Now, according to the former DEA agent, no one up the supply chain can be held accountable for increased diversion of dangerous and addictive narcotics. Rannazzisi said now no one in a drug company can be held liable for negligence in protecting the controlled substances.

Marino, the Congressman who made it all possible, has now been nominated to be President Donald Trump's drug czar. In other words, the lawmaker who helped get the DEA off the backs of the drug distributors is now supposedly going to be responsible for safeguarding the nation's supply of controlled substances and making sure the drugs are not abused. For those families who have lost a loved one to an opiate overdose, having Marino as the drug czar may not be very comforting. After all, he was lobbied by the very industry which manufactures and distributes the very drugs which killed their loved ones.

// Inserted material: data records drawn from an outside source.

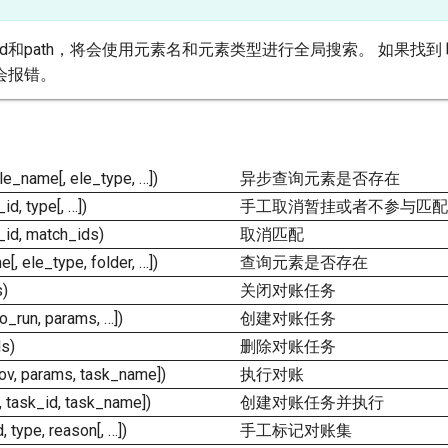
r_id和path，将会使用元素名和元素类型进行全局搜索。 如果找到
会报错。
le_name[, ele_type, …])
异步查询元素是否存在
id, type[, …])
手工取消暂挂或者不参与匹配
_id, match_ids)
取消匹配
[, ele_type, folder, …])
查询元素是否存在
s)
关闭对账任务
to_run, params, …])
创建对账任务
ds)
删除对账任务
pov, params, task_name])
执行对账
, task_id, task_name])
创建对账任务并执行
, type, reason[, …])
手工标记对账集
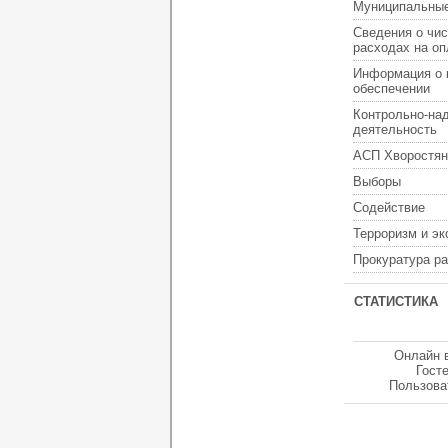
Муниципальные
Сведения о чис
расходах на оп
Информация о 
обеспечении
Контрольно-на
деятельность
АСП Хворостян
Выборы
Содействие
Терроризм и э
Прокуратура р
СТАТИСТИКА
Онлайн 
Гост
Пользова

In the end, Rannazzisi told Bill Whitaker:
The drug industry, the manufacturers, wholesalers, distributors and chain drugstores, have an influence over Congress that has never been seen before
As TFTP has reported, more Americans died in opiate and related heroin overdoes in 2016 than in the entire Vietnam War. It is an epidemic. And in the last decade, 200,000 Americans have died from prescription opioid overdoses. It is killing more Americans than guns or automobile accidents, and no one is doing anything about it. According to Rannazzisi, the DEA's hands are now tied to plug the holes in the supply chain. The WAPO concluded, "Overdose deaths continue to rise. There is no end in sight."